# Collected data entries:
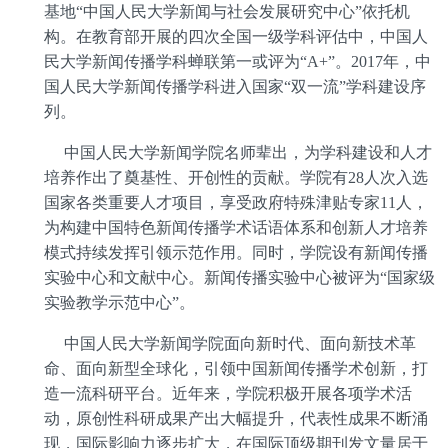
基地
“
中国人民大学新闻与社会发展研究中心
”
依托机
构。在教育部开展的四次全国一级学科评估中，中国人
民大学新闻传播学科蝉联第一或评为
“A+”
。
2017
年，中
国人民大学新闻传播学科进入国家
“
双一流
”
学科建设序
列。
中国人民大学新闻学院名师辈出，为学科建设和人才
培养作出了奠基性、开创性的贡献。学院有
28
人次入选
国家各类重要人才项目，享受政府特殊津贴专家
11
人，
为构建中国特色新闻传播学术话语体系和创新人才培养
模式持续发挥引领示范作用。同时，学院设有新闻传播
实验中心和文献中心。新闻传播实验中心被评为
“
国家级
实验教学示范中心
”
。
中国人民大学新闻学院面向新时代、面向新技术革
命、面向新型全球化，引领中国新闻传播学术创新，打
造一流科研平台。近年来，学院积极开展各项学术活
动，原创性科研成果产出大幅提升，代表性成果不断涌
现，国际影响力逐步扩大，在国际顶级期刊发文量居于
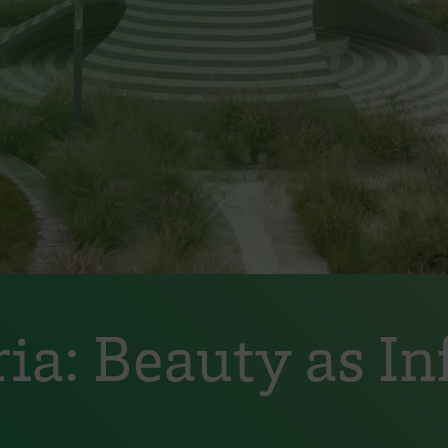
ia: Beauty as In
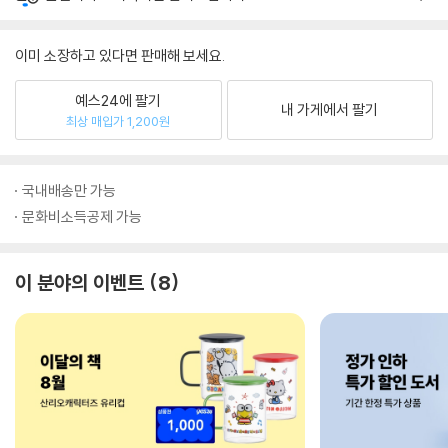
이미 소장하고 있다면 판매해 보세요.
예스24에 팔기
내 가게에서 팔기
최상 매입가 1,200원
국내배송만 가능
문화비소득공제 가능
이 분야의 이벤트
8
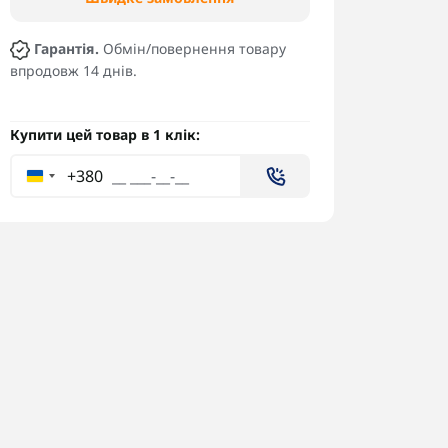
Гарантія.
Обмін/повернення товару
впродовж 14 днів.
Купити цей товар в 1 клік:
+380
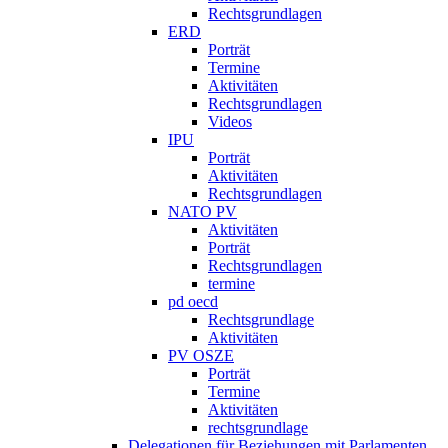
Rechtsgrundlagen
ERD
Porträt
Termine
Aktivitäten
Rechtsgrundlagen
Videos
IPU
Porträt
Aktivitäten
Rechtsgrundlagen
NATO PV
Aktivitäten
Porträt
Rechtsgrundlagen
termine
pd oecd
Rechtsgrundlage
Aktivitäten
PV OSZE
Porträt
Termine
Aktivitäten
rechtsgrundlage
Delegationen für Beziehungen mit Parlamenten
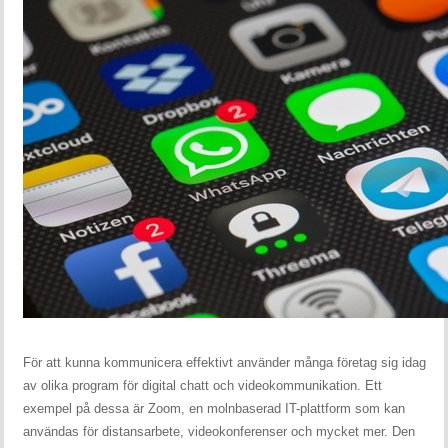
För att kunna kommunicera effektivt använder många företag sig idag
av olika program för digital chatt och videokommunikation. Ett
exempel på dessa är Zoom, en molnbaserad IT-plattform som kan
användas för distansarbete, videokonferenser och mycket mer. Den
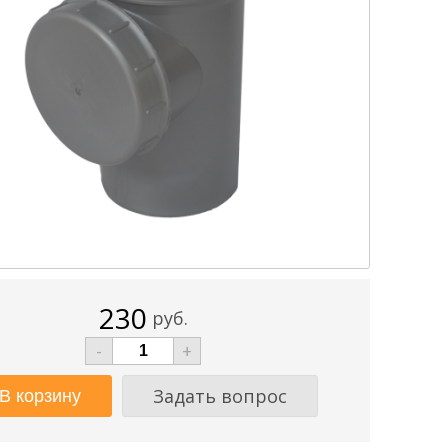
230
руб.
-
+
Задать вопрос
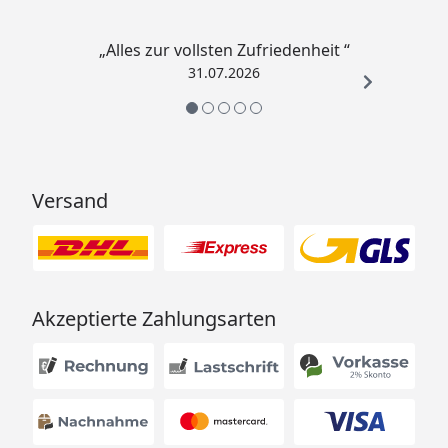
„Alles zur vollsten Zufriedenheit “
31.07.2026
Versand
Akzeptierte Zahlungsarten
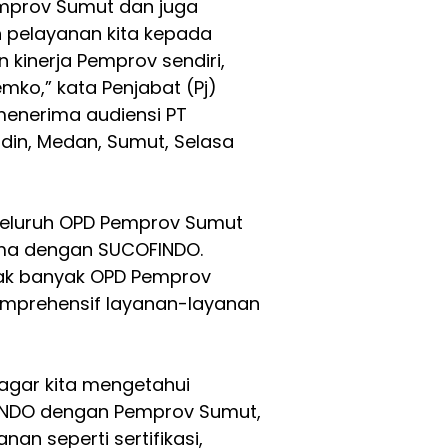
Pemprov Sumut dan juga
n pelayanan kita kepada
kinerja Pemprov sendiri,
ko,” kata Penjabat (Pj)
menerima audiensi PT
rdin, Medan, Sumut, Selasa
 seluruh OPD Pemprov Sumut
ma dengan SUCOFINDO.
idak banyak OPD Pemprov
mprehensif layanan-layanan
i agar kita mengetahui
INDO dengan Pemprov Sumut,
n seperti sertifikasi,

# WHAT THE EXERCISE ASKS:
Once the pictures are set aside, give every line above again without alteration.

# ANSWER TO THIS PROBLEM:
基地
“
中国人民大学新闻与社会发展研究中心
”
依托机
构。在教育部开展的四次全国一级学科评估中，中国人
民大学新闻传播学科蝉联第一或评为
“A+”
。
2017
年，中
国人民大学新闻传播学科进入国家
“
双一流
”
学科建设序
列。
中国人民大学新闻学院名师辈出，为学科建设和人才
培养作出了奠基性、开创性的贡献。学院有
28
人次入选
国家各类重要人才项目，享受政府特殊津贴专家
11
人，
为构建中国特色新闻传播学术话语体系和创新人才培养
模式持续发挥引领示范作用。同时，学院设有新闻传播
实验中心和文献中心。新闻传播实验中心被评为
“
国家级
实验教学示范中心
”
。
中国人民大学新闻学院面向新时代、面向新技术革
命、面向新型全球化，引领中国新闻传播学术创新，打
造一流科研平台。近年来，学院积极开展各项学术活
动，原创性科研成果产出大幅提升，代表性成果不断涌
现，国际影响力逐步扩大，在国际顶级期刊发文量居于
ia: Beauty as In
이미 소장하고 있다면 판매해 보세요.
예스24에 팔기
내 가게에서 팔기
최상 매입가 1,200원
국내배송만 가능
문화비소득공제 가능
이 분야의 이벤트
8
Гарантія.
Обмін/повернення товару
впродовж 14 днів.
Купити цей товар в 1 клік:
+380
Rechtsgrundlagen
ERD
Porträt
Termine
Aktivitäten
Rechtsgrundlagen
Videos
IPU
Porträt
Aktivitäten
Rechtsgrundlagen
NATO PV
Aktivitäten
Porträt
Rechtsgrundlagen
termine
pd oecd
Rechtsgrundlage
Aktivitäten
PV OSZE
Porträt
Termine
Aktivitäten
rechtsgrundlage
Delegationen für Beziehungen mit Parlamenten
För att kunna kommunicera effektivt använder många företag sig idag
av olika program för digital chatt och videokommunikation. Ett
exempel på dessa är Zoom, en molnbaserad IT-plattform som kan
användas för distansarbete, videokonferenser och mycket mer. Den
230
руб.
-
+
Задать вопрос
„Alles zur vollsten Zufriedenheit “
31.07.2026
Versand
Akzeptierte Zahlungsarten
Pemprov Sumut dan juga
n pelayanan kita kepada
kinerja Pemprov sendiri,
ko,” kata Penjabat (Pj)
menerima audiensi PT
rdin, Medan, Sumut, Selasa
 seluruh OPD Pemprov Sumut
ma dengan SUCOFINDO.
idak banyak OPD Pemprov
mprehensif layanan-layanan
i agar kita mengetahui
INDO dengan Pemprov Sumut,
n seperti sertifikasi,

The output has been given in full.